Monday, February 10, 2014

Bridgeport's Trilogy #1

The good folks at BridgePort were kind enough to send over some of their new Trilogy series that celebrates their 30th anniversary (and makes me feel very, very old).  It is a pale ale that clocks in at a sessionable (for NW standards at least) 5.2% ABV and 40 IBUs.  It is dry-hopped with Crystal but no info on what other hops made it into the recipe.  Jeff at Beervana informs me that there is some rye (and Munich) in the malt bill, but I would not have guessed, there is very little hint of the spice (and certainly none of the soap) of rye on the tongue. 

I love to brew with Crystal because I think it is a very clean and relatively neutral aroma hop.  I clued into it originally from Rogues' now long-gone Brutal Bitter (still the best beer they have ever made IMHO).  But I have never thought of it as a finishing hop and certainly not one to dry-hop with so I approached this beer with a lot of curiosity.  And anticipation: I have been driving the small beer bandwagon for years now and am always on the lookout for the perfect NW beer - one with low alcohol but lovely floral/citrus hop notes.  Still, again, I would have thought a Widmer-like Citra hop infusion was the only way to go.

But this beer is a real eye-opener.  The Crystal hops sing and dance on the nose and tongue aided by a neutral but balanced malt base.  There is more character to the Crystals than I thought there would be- they have a soft but clear citrus note and they give the sense that they will continue to impart their flavor through a long session of drinking - they will not destroy your palate. 

This is a delightful beer and a real winner for BridgePort who seem to be struggling with their identity a bit and are, as far as I can tell, down to just three regular beers.  This one should be a strong contender for the regular line up which is especially heavy with Kingpin and Hop Czar balanced only by the uber-classic IPA.

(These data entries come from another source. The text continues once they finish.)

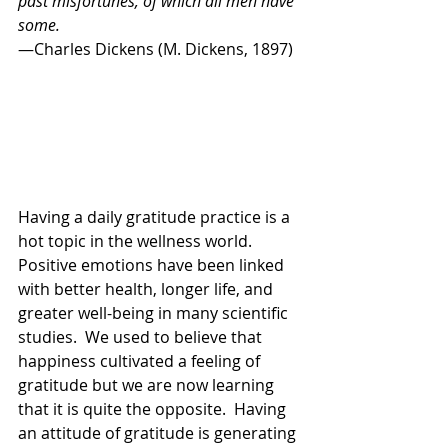
past misfortunes, of which all men have 
some.
—Charles Dickens (M. Dickens, 1897) 
Having a daily gratitude practice is a 
hot topic in the wellness world.  
Positive emotions have been linked 
with better health, longer life, and 
greater well-being in many scientific 
studies.  We used to believe that 
happiness cultivated a feeling of 
gratitude but we are now learning 
that it is quite the opposite.  Having 
an attitude of gratitude is generating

Life is tough for the 'legacy craft brewers' in Oregon where there are so many upstarts that grab the attention.  But there is a lot of craft in the legacy brewers and they know well how to brew exceptional beers - this is one. 

Tuesday, January 14, 2014

Price Fixing and Beer

Finally a sexy Beeronomics headline to spice up an otherwise dull week [and to rouse me from my blog stupor - I have been just crazy, crazy busy….sorry]

Anyway, Bloomberg has the gen:
Five German breweries, including the country’s largest family-owned beer maker, and seven people were fined 106.5 million euros ($145.5 million) for illegally colluding to raise the price of beer.

Anheuser-Busch InBev NV (ABI) escaped a fine for being first to report the cartel, which triggered the investigation, Germany’s antitrust watchdog said in a statement today. A probe into two other companies continues, the office said.

“Our investigations have allowed us to prove there were agreements between the breweries based mainly on purely personal and telephone contacts,” Andreas Mundt, president of the German cartel office, said in the statement.

The breweries fined include family-owned Krombacher Brauerei GmbH, Bitburger Braugruppe GmbH, C. & A. Veltins GmbH & Co. KG, Warsteiner Brauerei Haus Cramer KG and Privatbrauerei Ernst Barre GmbH. The companies had their penalties reduced for cooperating with the probe.
This is reminiscent of the old airline price-fixing scandal which was all done by CEOs on the telephone as I remember.

There is not a lot a economics professor can add to this, the motivation and benefit of price fixing is pretty clear - if we all agree to keep price high we can get monopoly-like rents.  Yeay.  But economists also know that price fixing is very hard to sustain because there is always the individual incentive to cheat.  If all others companies keep their prices high, the best individual strategy is to undercut their price slightly.  So these types of arrangements actually are a lot harder than they sound.

But the fact that they engaged in this illegal activity tells us a lot about the competitive nature of the German beer market.  There is so much competition that rents are hard to acquire.  And, once again, the specter of economies of scale mean that it is hard to sustain a number of smaller breweries in this environment.  Just like what happened in the US, the beer industry's natural tendency is consolidation and scale.  So this is evidence that all breweries are feeling the pressure.